Dem gezeigten Beispiel liegt eine Fragestellung zu Grunde, welcher nicht unter hohem Zeitdruck nachgegangen werden muss. Vielmehr erforderte die zu Beginn vorhandene unspezifische Feststellung der ausbleibenden Naturverjüngung ein mehrmaliges Nachjustieren der Forschungsansätze und der konkreten Fragestellungen. Die vorgestellte Vorgehensweise hat für alle Beteiligten Vorteile und soll daher zukünftig weiterhin zur Klärung forstpraktischer Fragestellungen genutzt werden. Die Untersuchungen zeigen auch, dass mit überschaubarem Aufwand praxisbezogene Fragestellungen untersucht werden können, wenn Forschungseinrichtungen zusammenarbeiten.

Aufbauend auf den Voruntersuchungen soll in näherer Zukunft der Komplex »Standort und Boden« dezidiert untersucht werden. Von Interesse sind hierbei Fragen wie die Durchwurzelbarkeit der verschiedenen Humusformen für die Buchenkeimlinge oder das Vorliegen einer andersartigen oder fehlenden Mykorrhizierung, um mögliche Ursachen für die hohen Ausfälle der Keimlinge zu ergründen.

Zusammenfassung

Beim FFH-Gebiet Buchberg handelt es sich um ein Buchenreliktvorkommen, welches sich - betrachtet man Temperatur- und Niederschlagswerte - eher am Rand des klimatischen Verbreitungsgebietes dieser Baumart befindet. Für den Fortbestand ist die natürliche Verjüngung der aktuell aufstockenden Buchen von großer Bedeutung.

Aufgrund mehrerer studentischer Abschlussarbeiten konnte gezeigt werden, dass die Buchen ausreichend keimfähige Samen bildeten. Allerdings schaffte es nur ein sehr geringer Anteil, das Keimlingsstadium zu erreichen. Die Gründe hierfür sind derzeit noch ungeklärt. Dass der Faktor Wild zusätzlich einen negativen Einfluss auf die Etablierung der Buchenverjüngung hat, konnte gezeigt werden. Allerdings kann in diesem Fall nicht ausgeschlossen werden, dass andere Faktoren für das schwache Auflaufen der Naturverjüngung maßgeblich sind.

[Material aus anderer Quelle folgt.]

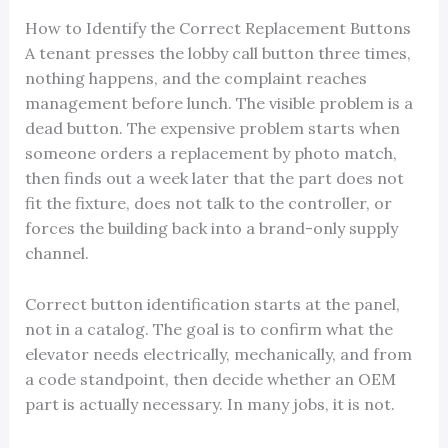
How to Identify the Correct Replacement Buttons
A tenant presses the lobby call button three times,
nothing happens, and the complaint reaches
management before lunch. The visible problem is a
dead button. The expensive problem starts when
someone orders a replacement by photo match,
then finds out a week later that the part does not
fit the fixture, does not talk to the controller, or
forces the building back into a brand-only supply
channel.
Correct button identification starts at the panel,
not in a catalog. The goal is to confirm what the
elevator needs electrically, mechanically, and from
a code standpoint, then decide whether an OEM
part is actually necessary. In many jobs, it is not.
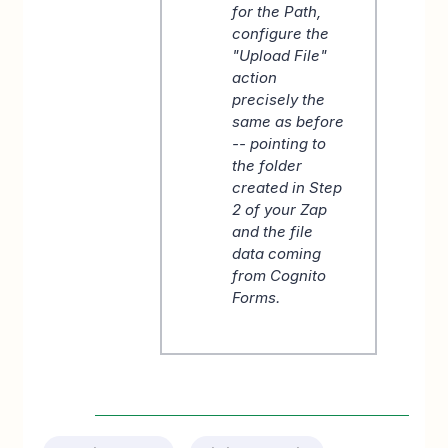
for the Path,
configure the
"Upload File"
action
precisely the
same as before
-- pointing to
the folder
created in Step
2 of your Zap
and the file
data coming
from Cognito
Forms.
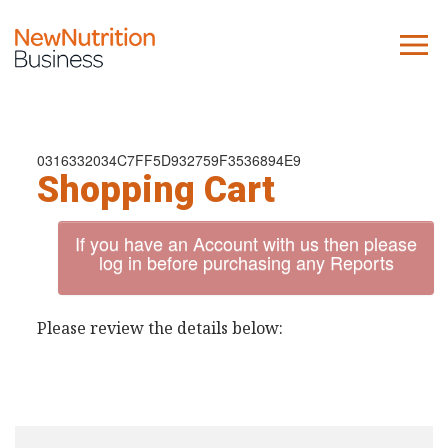
About us
Company
0316332034C7FF5D932759F3536894E9
Shopping Cart
Contact us
If you have an Account with us then please
What we do
log in before purchasing any Reports
NNB
Please review the details below:
KNR
10 Key Trends
Reports
Case Studies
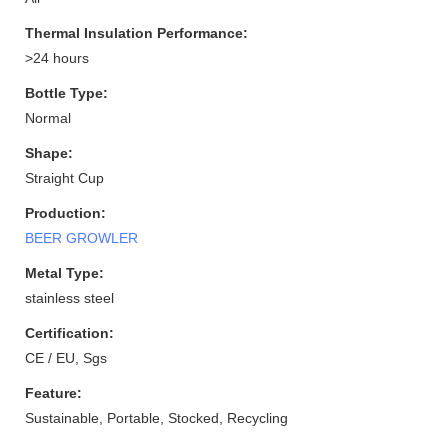
Thermal Insulation Performance:
>24 hours
Bottle Type:
Normal
Shape:
Straight Cup
Production:
BEER GROWLER
Metal Type:
stainless steel
Certification:
CE / EU, Sgs
Feature:
Sustainable, Portable, Stocked, Recycling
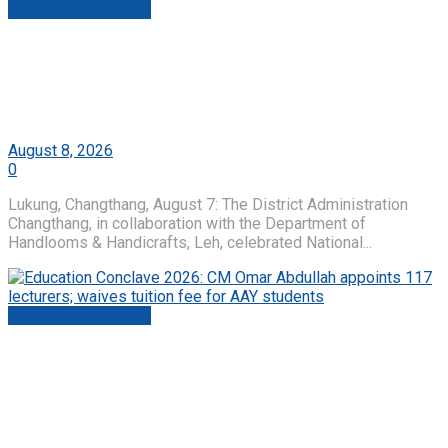
Jammu And Kashmir
National Handloom Day Celebrated with Tiranga
Yatra at Lukung, Changthang; Swadeshi Spirit
Echoes from Ladakh’s High Himalayas
by
Roshni Web Desk
August 8, 2026
0
Lukung, Changthang, August 7: The District Administration
Changthang, in collaboration with the Department of
Handlooms & Handicrafts, Leh, celebrated National...
Jammu And Kashmir
Education Conclave 2026: CM Omar Abdullah
appoints 117 lecturers; waives tuition fee for AAY
students
by
Roshni Web Desk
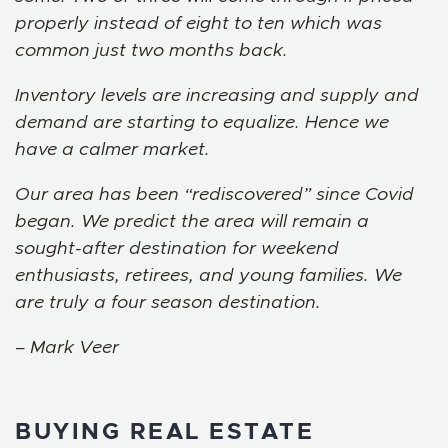
properly instead of eight to ten which was
common just two months back.
Inventory levels are increasing and supply and
demand are starting to equalize. Hence we
have a calmer market.
Our area has been “rediscovered” since Covid
began. We predict the area will remain a
sought-after destination for weekend
enthusiasts, retirees, and young families. We
are truly a four season destination.
– Mark Veer
BUYING REAL ESTATE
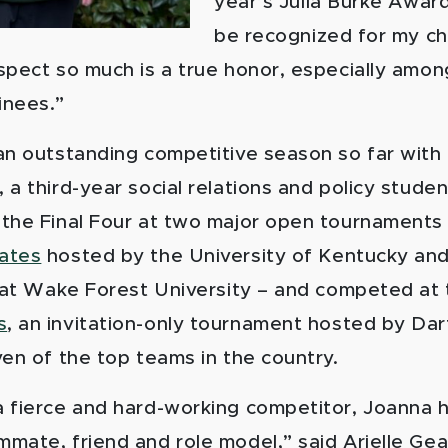
year’s Julia Burke Award
be recognized for my ch
spect so much is a true honor, especially amon
inees.”
an outstanding competitive season so far with 
a third-year social relations and policy studen
the Final Four at two major open tournaments
ates
hosted by the University of Kentucky an
at Wake Forest University – and competed at
s
, an invitation-only tournament hosted by Da
ven of the top teams in the country.
 fierce and hard-working competitor, Joanna 
mate, friend and role model,” said Arielle Gear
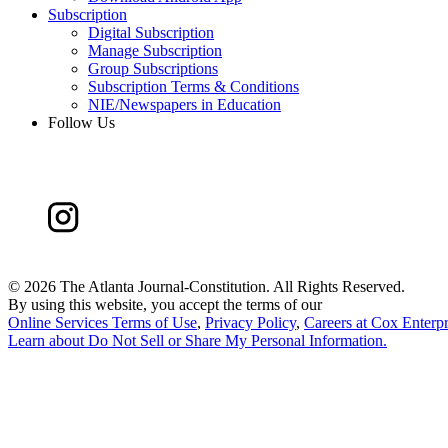
Subscription
Digital Subscription
Manage Subscription
Group Subscriptions
Subscription Terms & Conditions
NIE/Newspapers in Education
Follow Us
©
2026 The Atlanta Journal-Constitution. All Rights Reserved.
By using this website, you accept the terms of our
Online Services Terms of Use
,
Privacy Policy
,
Careers at Cox Enterpr
Learn about
Do Not Sell or Share My Personal Information
.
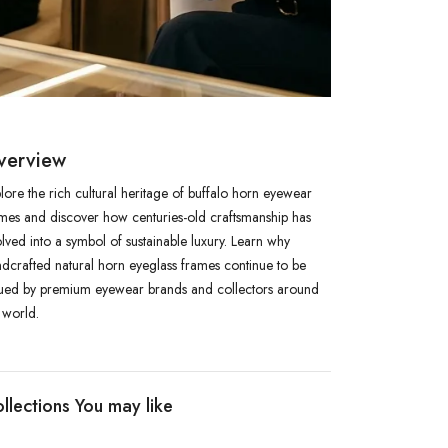
verview
lore the rich cultural heritage of buffalo horn eyewear
mes and discover how centuries-old craftsmanship has
lved into a symbol of sustainable luxury. Learn why
dcrafted natural horn eyeglass frames continue to be
ued by premium eyewear brands and collectors around
 world.
llections You may like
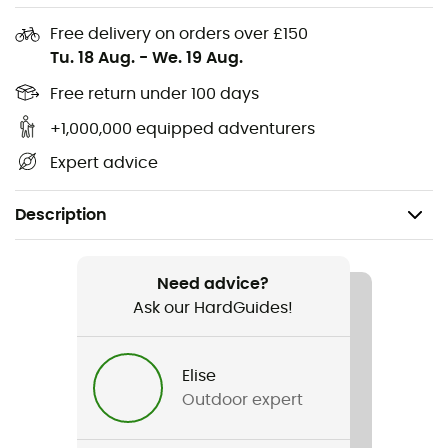
Free delivery on orders over £150
Tu. 18 Aug.
-
We. 19 Aug.
Free return under 100 days
+1,000,000 equipped adventurers
Expert advice
Description
Recommanded use
Mountain Bike
Need advice?
Ask our HardGuides!
Gender
Men / Women
Elise
Outdoor expert
Item
DWR Single Bike Bag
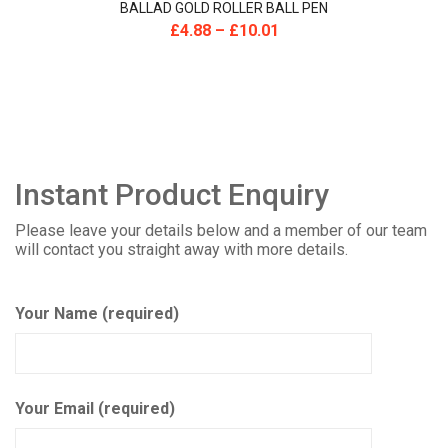
BALLAD GOLD ROLLER BALL PEN
£
4.88
–
£
10.01
Instant Product Enquiry
Please leave your details below and a member of our team
will contact you straight away with more details.
Your Name (required)
Your Email (required)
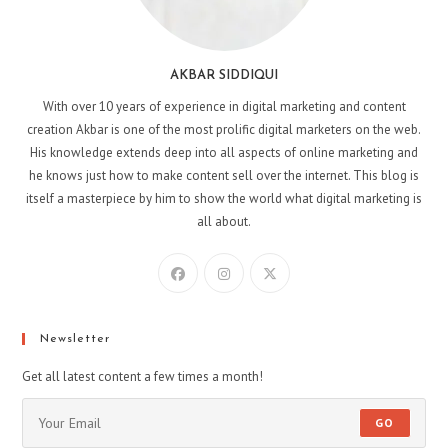
AKBAR SIDDIQUI
With over 10 years of experience in digital marketing and content
creation Akbar is one of the most prolific digital marketers on the web.
His knowledge extends deep into all aspects of online marketing and
he knows just how to make content sell over the internet. This blog is
itself a masterpiece by him to show the world what digital marketing is
all about.
Newsletter
Get all latest content a few times a month!
GO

Die Wuchsbedingungen und die Entwicklungsphasen der Bestände sind im FFH-Gebiet Buchberg auf den einzelnen Teilflächen unterschiedlich. Der aktuell aufstockende Bestand hat in der Vergangenheit ungewöhnlich lange Zeit benötigt, um den Status einer gesicherten Verjüngung zu erreichen. Weiterhin könnte von Bedeutung sein, dass viele der aktuell vorhandenen Bäume Stockausschläge sind und deshalb physiologisch sehr alt sind.